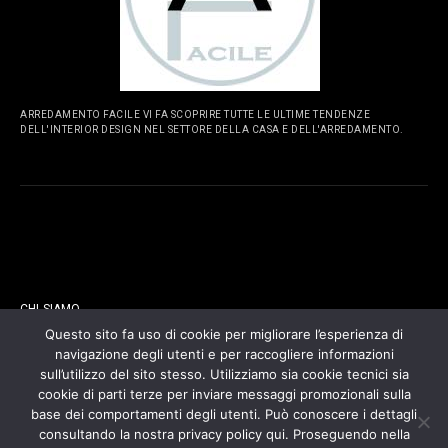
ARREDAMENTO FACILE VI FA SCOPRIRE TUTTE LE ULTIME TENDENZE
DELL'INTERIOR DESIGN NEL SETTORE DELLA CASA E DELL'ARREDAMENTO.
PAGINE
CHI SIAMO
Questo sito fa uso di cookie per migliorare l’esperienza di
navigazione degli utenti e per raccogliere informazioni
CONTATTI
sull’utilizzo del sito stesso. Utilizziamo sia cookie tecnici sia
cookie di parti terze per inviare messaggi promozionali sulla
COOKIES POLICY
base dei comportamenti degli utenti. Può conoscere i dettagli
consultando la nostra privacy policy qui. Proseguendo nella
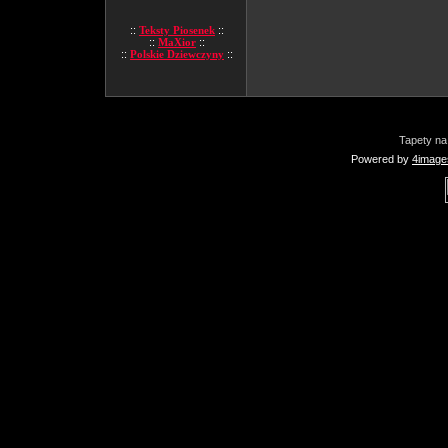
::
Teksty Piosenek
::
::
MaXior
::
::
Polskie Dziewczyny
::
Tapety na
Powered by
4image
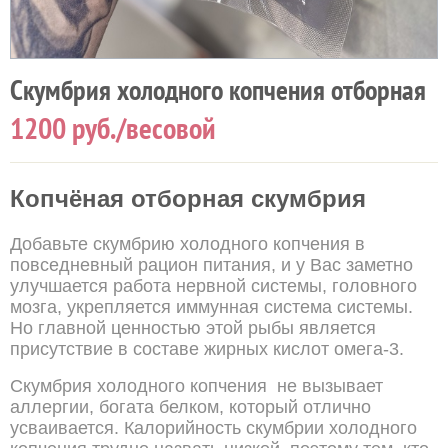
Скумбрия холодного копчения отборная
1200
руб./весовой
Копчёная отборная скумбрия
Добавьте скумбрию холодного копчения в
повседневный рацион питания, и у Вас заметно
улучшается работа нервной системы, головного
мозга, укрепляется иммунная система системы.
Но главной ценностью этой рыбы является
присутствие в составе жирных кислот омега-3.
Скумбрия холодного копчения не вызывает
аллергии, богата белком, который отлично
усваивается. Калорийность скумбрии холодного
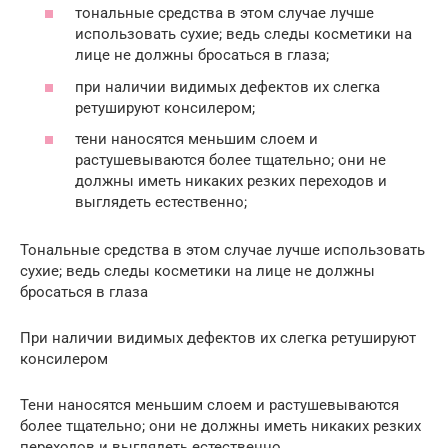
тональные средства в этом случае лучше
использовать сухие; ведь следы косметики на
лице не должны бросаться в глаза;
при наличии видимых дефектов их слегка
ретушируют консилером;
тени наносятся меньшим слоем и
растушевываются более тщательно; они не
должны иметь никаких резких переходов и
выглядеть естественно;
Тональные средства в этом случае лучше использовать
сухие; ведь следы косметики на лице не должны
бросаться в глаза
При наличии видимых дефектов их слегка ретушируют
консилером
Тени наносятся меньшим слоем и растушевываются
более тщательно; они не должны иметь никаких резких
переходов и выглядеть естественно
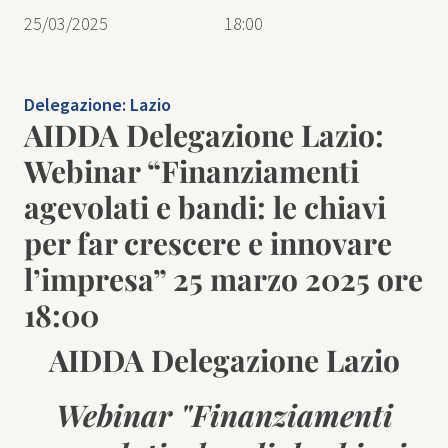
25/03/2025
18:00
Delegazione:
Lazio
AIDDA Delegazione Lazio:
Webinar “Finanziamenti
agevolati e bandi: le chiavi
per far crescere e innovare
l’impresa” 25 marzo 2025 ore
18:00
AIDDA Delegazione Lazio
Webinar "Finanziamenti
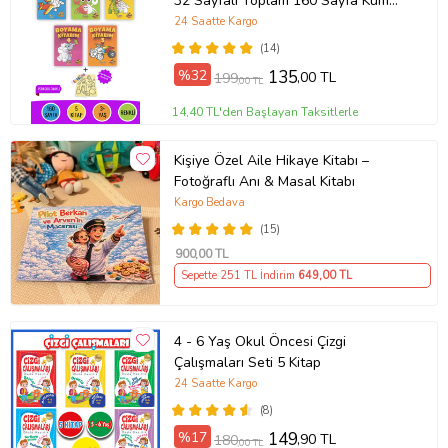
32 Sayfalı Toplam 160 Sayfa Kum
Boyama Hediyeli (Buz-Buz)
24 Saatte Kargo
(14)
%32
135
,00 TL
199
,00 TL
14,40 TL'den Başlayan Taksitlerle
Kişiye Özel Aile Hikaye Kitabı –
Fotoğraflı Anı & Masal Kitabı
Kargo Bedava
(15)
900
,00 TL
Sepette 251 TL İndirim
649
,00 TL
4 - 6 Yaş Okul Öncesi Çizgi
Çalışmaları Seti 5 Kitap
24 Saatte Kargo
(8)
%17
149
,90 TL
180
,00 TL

WHAT THE EXERCISE ASKS:
Here the job is to print the data above exactly, except for any pictures.

SOLUTION:
ARREDAMENTO FACILE VI FA SCOPRIRE TUTTE LE ULTIME TENDENZE
DELL'INTERIOR DESIGN NEL SETTORE DELLA CASA E DELL'ARREDAMENTO.
PAGINE
CHI SIAMO
Questo sito fa uso di cookie per migliorare l’esperienza di
navigazione degli utenti e per raccogliere informazioni
CONTATTI
sull’utilizzo del sito stesso. Utilizziamo sia cookie tecnici sia
cookie di parti terze per inviare messaggi promozionali sulla
COOKIES POLICY
base dei comportamenti degli utenti. Può conoscere i dettagli
consultando la nostra privacy policy qui. Proseguendo nella
::
Teksty Piosenek
::
::
MaXior
::
::
Polskie Dziewczyny
::
Tapety na
Powered by
4image
Скумбрия холодного копчения отборная
1200
руб./весовой
Копчёная отборная скумбрия
Добавьте скумбрию холодного копчения в
повседневный рацион питания, и у Вас заметно
улучшается работа нервной системы, головного
мозга, укрепляется иммунная система системы.
Но главной ценностью этой рыбы является
присутствие в составе жирных кислот омега-3.
Скумбрия холодного копчения не вызывает
аллергии, богата белком, который отлично
усваивается. Калорийность скумбрии холодного
тональные средства в этом случае лучше
использовать сухие; ведь следы косметики на
лице не должны бросаться в глаза;
при наличии видимых дефектов их слегка
ретушируют консилером;
тени наносятся меньшим слоем и
растушевываются более тщательно; они не
должны иметь никаких резких переходов и
выглядеть естественно;
Тональные средства в этом случае лучше использовать
сухие; ведь следы косметики на лице не должны
бросаться в глаза
При наличии видимых дефектов их слегка ретушируют
консилером
Тени наносятся меньшим слоем и растушевываются
более тщательно; они не должны иметь никаких резких
переходов и выглядеть естественно
25/03/2025
18:00
Delegazione:
Lazio
AIDDA Delegazione Lazio:
Webinar “Finanziamenti
agevolati e bandi: le chiavi
per far crescere e innovare
l’impresa” 25 marzo 2025 ore
18:00
AIDDA Delegazione Lazio
Webinar "Finanziamenti
32 Sayfalı Toplam 160 Sayfa Kum
Boyama Hediyeli (Buz-Buz)
24 Saatte Kargo
(14)
%32
135
,00 TL
199
,00 TL
14,40 TL'den Başlayan Taksitlerle
Kişiye Özel Aile Hikaye Kitabı –
Fotoğraflı Anı & Masal Kitabı
Kargo Bedava
(15)
900
,00 TL
Sepette 251 TL İndirim
649
,00 TL
4 - 6 Yaş Okul Öncesi Çizgi
Çalışmaları Seti 5 Kitap
24 Saatte Kargo
(8)
%17
149
,90 TL
180
,00 TL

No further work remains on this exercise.